News & Politics

Should Skin Color Determine Who Gets the COVID-19 Vaccine First?

AP Photo/Hans Pennink

With the COVID-19 vaccine rollout for the general public just days away, a critical question has emerged that public health officials, policymakers, and ethicists have all been wrestling with.

Who gets the vaccine first?

Since it’s generally agreed that the vaccine should first be distributed to the most vulnerable populations — those most at risk for serious illness or death — first in line are healthcare workers, since they are in constant contact with the sick.

But when it comes to the millions of doses that would be left after taking care of hospital workers, who goes first? The most vulnerable are older Americans with pre-existing conditions like heart disease, diabetes, or pulmonary diseases like emphysema. Statistics show these elderly people have a far higher mortality rate than younger people if they contract COVID-19.

But even a clear-cut priority for elderly people can be twisted into something racist if you’re the New York Times and other liberals.

The Spectator USA:

Decades of medical norms hold that the vaccine should be distributed with the goal of saving lives, and therefore it should go to the sick and elderly who are the only ones at serious risk of actually dying from the virus. But that’s a very old-fashioned way of looking at things, the Times reveals. The most cutting-edge ethicists know that what really matters is the skin color of who would get the vaccine. And because employees are a less white group than the elderly at risk of dying, they win:

The Times quotes a medical ethicist who basically wants to throw old people under the bus.
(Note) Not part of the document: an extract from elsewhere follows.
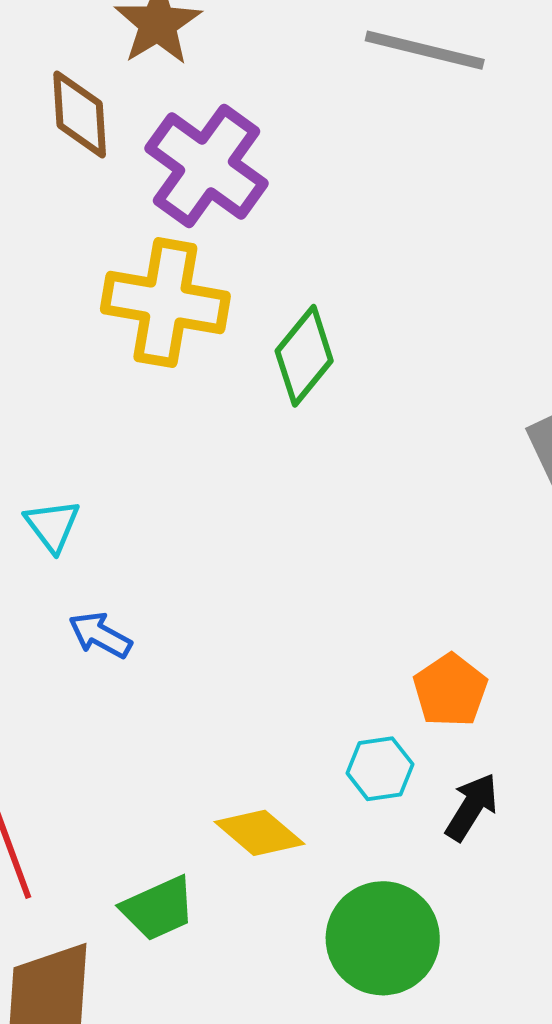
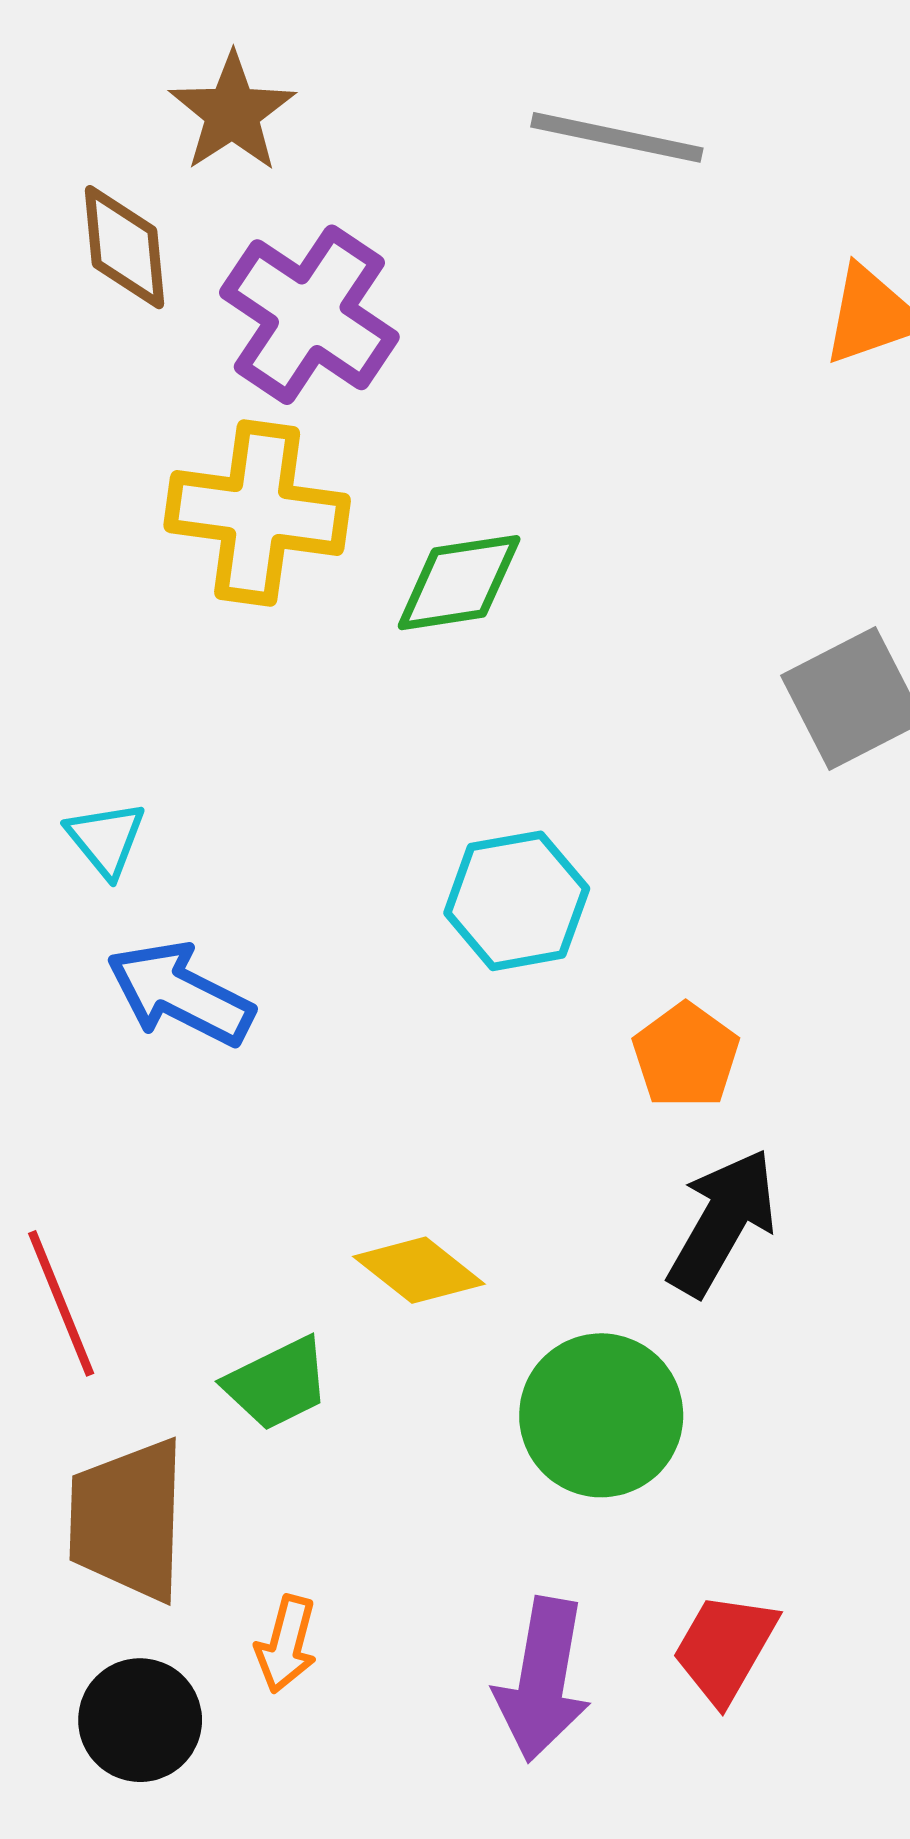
green diamond: (304, 356) -> (459, 583), turned 44
blue arrow: (100, 635) -> (180, 994), size x1.6
cyan hexagon: (380, 769) -> (517, 901), moved, size x1.5
black arrow: (472, 807) -> (722, 1222), size x1.5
‘“To me the issue of ethics is very significant, very important for this country,” Dr Peter Szilagyi, a committee member and a pediatrics professor at the University of California, Los Angeles, said at the time, “and clearly favors the essential worker group because of the high proportion of minority, low-income and low-education workers among essential workers.”

Assuming that healthy white essential workers would be sent to the back of the line, does that mean that healthy black essential workers would also have to wait?

Harald Schmidt, an expert in ethics and health policy at the University of Pennsylvania, said that it is reasonable to put essential workers ahead of older adults, given their risks, and that they are disproportionately minorities. “Older populations are whiter,” Dr Schmidt said. “Society is structured in a way that enables them to live longer. Instead of giving additional health benefits to those who already had more of them, we can start to level the playing field a bit.”’

Yeah — old white people have lived long enough so, you white-haired guys just have to take your chances and hope for the best.

The Times goes even further, arguing that any white workers should be penalized. Teachers shouldn’t be given priority in getting the vaccine because, you guessed it, the color of their skin. “Teachers have middle-class salaries, are very often white, and they have college degrees,” Schmidt said. “Of course they should be treated better, but they are not among the most mistreated of workers.”

So we’ve gone from “essential” workers — in an ever-growing list of industries — to deciding to give the vaccine to those who have been “mistreated.”

The Spectator US‘s Cockburn:

Cockburn feels inspired, liberated even. It’s all just so easy! Instead of some complex, burdensome calculation based on necessity and societal value, we can sort people into good and bad based on appearance. This is very progressive. And best of all, it can be applied everywhere.

Indeed, it can. And I guarantee it will be.